Akman To Serve as Interim Chair of the Department of Psychiatry and Behavioral Sciences

Jeffrey S. Akman, MD
August 19, 2021

The George Washington University (GW) School of Medicine and Health Sciences (SMHS) has tapped Jeffrey S. Akman, MD ’81, RESD ’85, to serve as the interim chair of the Department of Psychiatry and Behavioral Sciences. Akman, who served as the vice president for health affairs, the Walter A. Bloedorn Professor of Administrative Medicine, and the dean of SMHS until January 2020 and as the Leon M. Yochelson Professor and Chair of the Department of Psychiatry and Behavioral Sciences from 2001 until 2011, will begin in this role on Aug. 16, 2021.

“It is wonderful that Dr. Akman has agreed to serve in this interim role during this transitional time in the Department of Psychiatry and Behavioral Sciences,” said Barbara L. Bass, MD, RESD ’86, vice president for health affairs, dean of SMHS, and CEO of The GW Medical Faculty Associates. “His experience serving as the former chair of the department and the dean of the school make him the ideal choice to serve in this role, particularly in this time of many transitions. I am grateful that he accepted my request to lead this team of renowned physicians and mental health professionals.”

Akman, a double alumnus, has a long history of leadership and honors within SMHS. In addition to serving as the dean, he has been the recipient of the school’s Distinguished Teacher Award and the university’s Alumni Service Award and prestigious George Washington Award. Within the psychiatry department, he has also held multiple leadership positions, beginning as the department’s chief resident and ultimately advancing to serve as the Leon M. Yochelson Professor and Chair of the Department of Psychiatry and Behavioral Sciences.

While serving as the chair of the Department of Psychiatry and Behavioral Sciences, Akman expanded the faculty as well as the scope and quality of the department’s educational and clinical programs. As the nation’s first openly gay dean of a medical school, he led the expansion of efforts in diversity, equity, and inclusion in the school and across the GW university campus. He significantly increased philanthropy and expanded student scholarship funding and also launched the GW Cancer Center during his tenure.

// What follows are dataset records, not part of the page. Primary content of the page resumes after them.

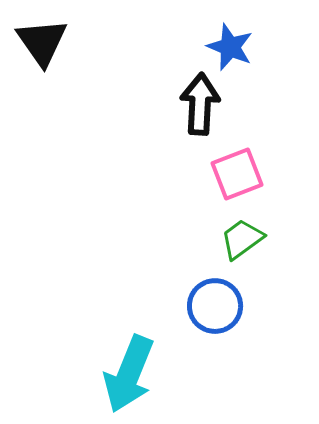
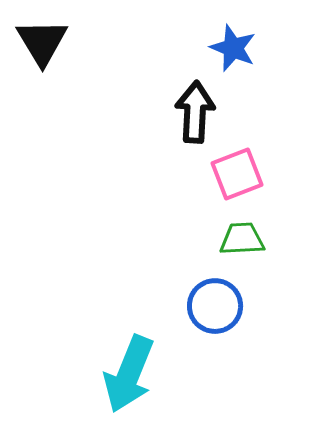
black triangle: rotated 4 degrees clockwise
blue star: moved 3 px right, 1 px down
black arrow: moved 5 px left, 8 px down
green trapezoid: rotated 33 degrees clockwise
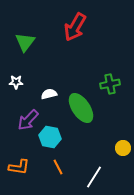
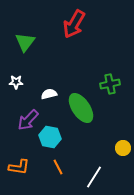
red arrow: moved 1 px left, 3 px up
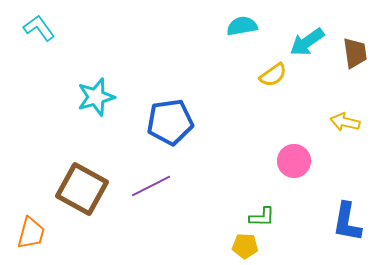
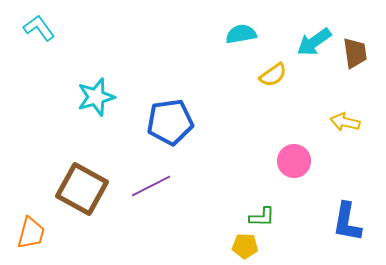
cyan semicircle: moved 1 px left, 8 px down
cyan arrow: moved 7 px right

Akman was instrumental in leading SMHS to successful LCME accreditation with distinction, while transforming the medical education and health sciences curricula and with the introduction of highly sought innovative programs including clinical public health, culinary medicine, and others.

“F. Scott Fitzgerald famously wrote that 'there are no second acts in American lives.' I look forward to proving him wrong as I embark on this exciting opportunity to serve once again as the GW psychiatry chair. This department has a rich history, outstanding faculty and alumni, terrific residency and medical education programs and an internationally-recognized research program. It has long provided exceptional clinical care and, undoubtedly, has an exciting future ahead of it. I want to express my sincere gratitude to my colleague and friend, Jim Griffith, for his superb leadership of the department and to Dean Bass for this appointment. I look forward to serving in this capacity until a new, permanent chair is appointed,” said Akman.

James L. Griffith, MD, has served as the Leon M. Yochelson Professor and chair of the Department of Psychiatry and Behavioral Sciences for the past 10 years. A national leader in translating basic neuroscience research into humanistic psychiatric therapy, Griffith helped to bring the Baltimore Washington Center for Psychoanalysis into the department as an academic division. Under his leadership, the department has earned national recognition for its residency program and its programs in global psychiatry and the rehabilitation and treatment of political torture-survivors in the U.S. and other countries. Griffith has been a GW MFA/SMHS faculty member since 1994. He has been multiply recognized, including for his efforts in psychiatric education and in human rights.

“We are grateful to Dr. Griffith for his service and commitment to GW, to the School of Medicine and Health Sciences, the GW Medical Faculty Associates, and to our patients,” said Bass. “We look forward to his continued contributions to our programs, knowing he is both a superb practitioner and most gifted educator.”